Ah, the 'XP2900'. You have a 'TigerDirect special' (just on general
principle I don't trust companies who sound more like a carnival barker in
front of the bearded lady exhibit than a computer parts dealer).

That processor is a special one made by AMD for some OEM (I forget who, off
hand) so the odds of any normal motherboard being able to identify it is
rather low.

So I head again into the BIOS and it shows the CPU is defaulted to the
following settings:

CPU Operating Speed: <default>
CPU FSB Clock (MHz) : 200 (This is supposed to be able to be changed from
100 to 250, but will only go from 200-250)
Ratio (FSB:AGP:pCI) : 6:2:1
Multiplier :10 (Cannot be changed at all, no access)

Well, if the FSB is at 200 Mhz with a x10 multiplier then it's running 2 GHz.

TigerDirect's information is just plain wrong (big surprise). It's just not
possible for a 200 Mhz FSB XP to run at "2.08 GHz" as there is no
combination of multipliers than can do it. 200 x 10 is 2 GHz and 200 times
10.5 is 2.1 Ghz. And there's nothing in-between.

2.08GHz (2.0833..., actually) is a 166.6 MHz FSB speed with a 12.5x multiplier.

If I remember correctly that '2900+' is a 2800+, which does run 2.08 GHz on
a 166.6 MHz FSB, that AMD changed the multiplier on, from 12.5 to 10, and
spec'd for 200 MHz FSB, at 2 GHz, and used the 400 vs 333 bus speed
increase to up the speed rating by 100, from 2800+ to 2900+, even though
the core is running 83Mhz slower (a 3000+ runs 2.1GHz at 10.5x 200MHz FSB).

Without touching any of those settings, I now save and exit and when
attempting to reboot, it shuts down and I hear that frigging siren sound
again!! What the hell is it?? Power Supply?

Are you using the old power supply?
I finally booted with the floppy
from Win 98, and partitioned and formatted the hard drive, but at this
point, I feel I'm going to need assistance since each and every time the
machine wants to restart, the siren alarm sounds again, requiring me to turn
off the power and on again.

So..there is where I'm at.
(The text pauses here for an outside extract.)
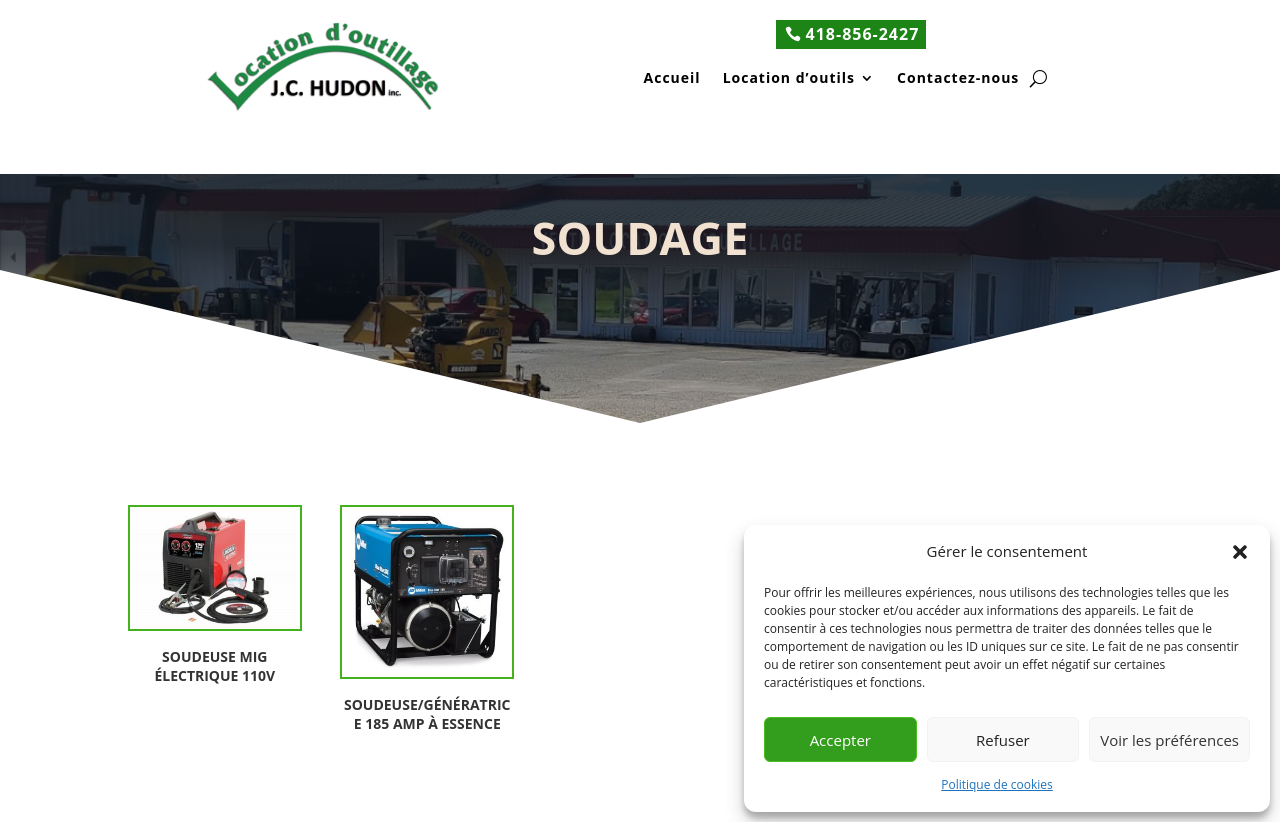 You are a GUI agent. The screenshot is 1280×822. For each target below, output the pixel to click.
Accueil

I'm going to try a BIOS upgrade, and see what
that brings, but in the meantime if anyone knows what that incessant alarm
is, please let me know, it's not temp as the BIOS warning temp is way higher
than the actual temp.

What heatsink are you using? Fan plugged into the right fan header? Because
a low fan RPM, or no fan RPM, can cause an alarm.
 
M

Michael Hawes

Gerry Wolf said:
Interesting...but which fan? And would it shut down the system? I'm going to
check the BIOS and see if I can disable it. Great idea, thanks.

Gerry
Alarm is set for CPU fan. What cooler do you have? Are you sure it's
upto the job? In BIOS what is CPU fan speed? What is temp. Are you SURE
cooler isright way round?
Mike.
 
G

Gerry Wolf

Mike, I'm totally ashamed to admit it, but you hit the nail on the head. I
DID have the cooler on the wrong way, and once I disassembled the system and
looked at it I sheepishly corrected it and now the system seems to run
beautifully!
Thank you so much and also all who helped, thanks again!